What you are asked to do -
Could you filter the listing for lines with the word "Apple" and return them?

Source information -
Segment Open

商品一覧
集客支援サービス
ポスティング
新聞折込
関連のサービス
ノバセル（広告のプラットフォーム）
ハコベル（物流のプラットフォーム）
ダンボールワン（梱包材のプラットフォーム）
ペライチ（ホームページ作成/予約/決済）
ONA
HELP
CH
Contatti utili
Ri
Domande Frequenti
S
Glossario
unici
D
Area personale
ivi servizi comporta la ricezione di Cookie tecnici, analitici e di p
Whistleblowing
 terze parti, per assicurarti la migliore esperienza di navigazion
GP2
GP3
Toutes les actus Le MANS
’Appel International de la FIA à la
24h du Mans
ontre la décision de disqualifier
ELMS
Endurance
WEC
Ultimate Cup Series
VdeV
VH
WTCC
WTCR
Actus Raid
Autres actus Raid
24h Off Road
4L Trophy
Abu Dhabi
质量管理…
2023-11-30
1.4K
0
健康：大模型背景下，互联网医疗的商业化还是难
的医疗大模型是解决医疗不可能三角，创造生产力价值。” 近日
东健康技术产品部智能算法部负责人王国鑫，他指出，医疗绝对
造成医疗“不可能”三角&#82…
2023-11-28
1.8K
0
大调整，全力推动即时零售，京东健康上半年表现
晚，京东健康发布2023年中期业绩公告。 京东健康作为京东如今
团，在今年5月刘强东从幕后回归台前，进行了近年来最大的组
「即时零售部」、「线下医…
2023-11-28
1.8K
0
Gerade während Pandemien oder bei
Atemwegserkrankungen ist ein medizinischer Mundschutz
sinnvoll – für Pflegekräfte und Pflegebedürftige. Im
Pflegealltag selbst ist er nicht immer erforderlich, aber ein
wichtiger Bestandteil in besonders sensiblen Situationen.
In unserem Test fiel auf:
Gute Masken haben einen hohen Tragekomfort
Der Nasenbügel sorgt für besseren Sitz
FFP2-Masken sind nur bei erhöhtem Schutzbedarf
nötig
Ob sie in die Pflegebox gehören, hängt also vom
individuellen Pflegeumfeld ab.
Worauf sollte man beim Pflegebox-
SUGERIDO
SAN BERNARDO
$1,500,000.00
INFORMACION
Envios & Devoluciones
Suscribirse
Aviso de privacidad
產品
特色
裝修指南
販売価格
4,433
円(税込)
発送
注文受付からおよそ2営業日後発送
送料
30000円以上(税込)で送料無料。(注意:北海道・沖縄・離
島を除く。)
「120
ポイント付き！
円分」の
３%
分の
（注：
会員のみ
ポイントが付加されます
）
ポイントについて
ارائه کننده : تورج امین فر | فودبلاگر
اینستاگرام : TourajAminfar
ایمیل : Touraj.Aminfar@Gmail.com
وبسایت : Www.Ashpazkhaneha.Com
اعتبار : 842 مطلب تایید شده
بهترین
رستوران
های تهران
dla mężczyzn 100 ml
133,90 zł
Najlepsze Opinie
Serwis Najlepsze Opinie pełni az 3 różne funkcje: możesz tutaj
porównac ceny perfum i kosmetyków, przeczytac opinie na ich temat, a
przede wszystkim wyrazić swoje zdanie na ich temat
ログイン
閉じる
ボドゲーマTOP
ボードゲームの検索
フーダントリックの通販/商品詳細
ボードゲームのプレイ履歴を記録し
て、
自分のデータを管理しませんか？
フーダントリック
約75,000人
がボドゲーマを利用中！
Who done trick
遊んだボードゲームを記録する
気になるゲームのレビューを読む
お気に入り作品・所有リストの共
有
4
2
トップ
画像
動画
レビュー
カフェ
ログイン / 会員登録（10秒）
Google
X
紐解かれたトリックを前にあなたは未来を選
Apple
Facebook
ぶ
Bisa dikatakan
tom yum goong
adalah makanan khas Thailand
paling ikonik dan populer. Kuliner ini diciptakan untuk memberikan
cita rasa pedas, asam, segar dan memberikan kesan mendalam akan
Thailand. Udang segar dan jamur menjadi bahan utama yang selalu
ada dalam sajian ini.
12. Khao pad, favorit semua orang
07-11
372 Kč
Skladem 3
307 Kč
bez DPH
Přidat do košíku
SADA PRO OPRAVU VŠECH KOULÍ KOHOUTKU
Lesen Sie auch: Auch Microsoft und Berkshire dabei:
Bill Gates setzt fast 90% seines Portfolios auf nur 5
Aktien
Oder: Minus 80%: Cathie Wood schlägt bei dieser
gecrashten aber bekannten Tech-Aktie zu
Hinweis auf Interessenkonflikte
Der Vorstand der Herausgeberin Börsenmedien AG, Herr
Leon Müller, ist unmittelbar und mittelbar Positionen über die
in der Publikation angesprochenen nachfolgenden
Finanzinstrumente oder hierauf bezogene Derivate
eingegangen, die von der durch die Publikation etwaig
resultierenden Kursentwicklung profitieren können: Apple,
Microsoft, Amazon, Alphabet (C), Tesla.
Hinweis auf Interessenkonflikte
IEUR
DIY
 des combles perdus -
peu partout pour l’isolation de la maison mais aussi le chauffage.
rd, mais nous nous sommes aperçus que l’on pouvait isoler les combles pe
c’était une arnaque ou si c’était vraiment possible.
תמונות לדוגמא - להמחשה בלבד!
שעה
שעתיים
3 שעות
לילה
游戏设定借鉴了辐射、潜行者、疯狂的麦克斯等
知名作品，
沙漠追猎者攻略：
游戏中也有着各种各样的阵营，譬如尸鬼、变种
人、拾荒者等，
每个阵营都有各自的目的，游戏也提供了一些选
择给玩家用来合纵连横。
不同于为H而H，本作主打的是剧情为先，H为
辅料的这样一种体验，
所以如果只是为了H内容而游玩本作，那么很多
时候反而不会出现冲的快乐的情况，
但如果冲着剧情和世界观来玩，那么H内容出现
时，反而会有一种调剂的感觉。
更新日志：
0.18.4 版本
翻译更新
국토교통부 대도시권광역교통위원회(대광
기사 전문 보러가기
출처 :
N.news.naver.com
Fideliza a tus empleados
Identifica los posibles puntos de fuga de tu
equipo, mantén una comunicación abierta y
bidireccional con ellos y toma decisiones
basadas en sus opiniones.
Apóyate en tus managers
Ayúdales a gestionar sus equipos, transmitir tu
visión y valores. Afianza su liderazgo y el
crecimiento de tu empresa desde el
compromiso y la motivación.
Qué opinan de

Segment Closed

Solution -
Apple
resultierenden Kursentwicklung profitieren können: Apple,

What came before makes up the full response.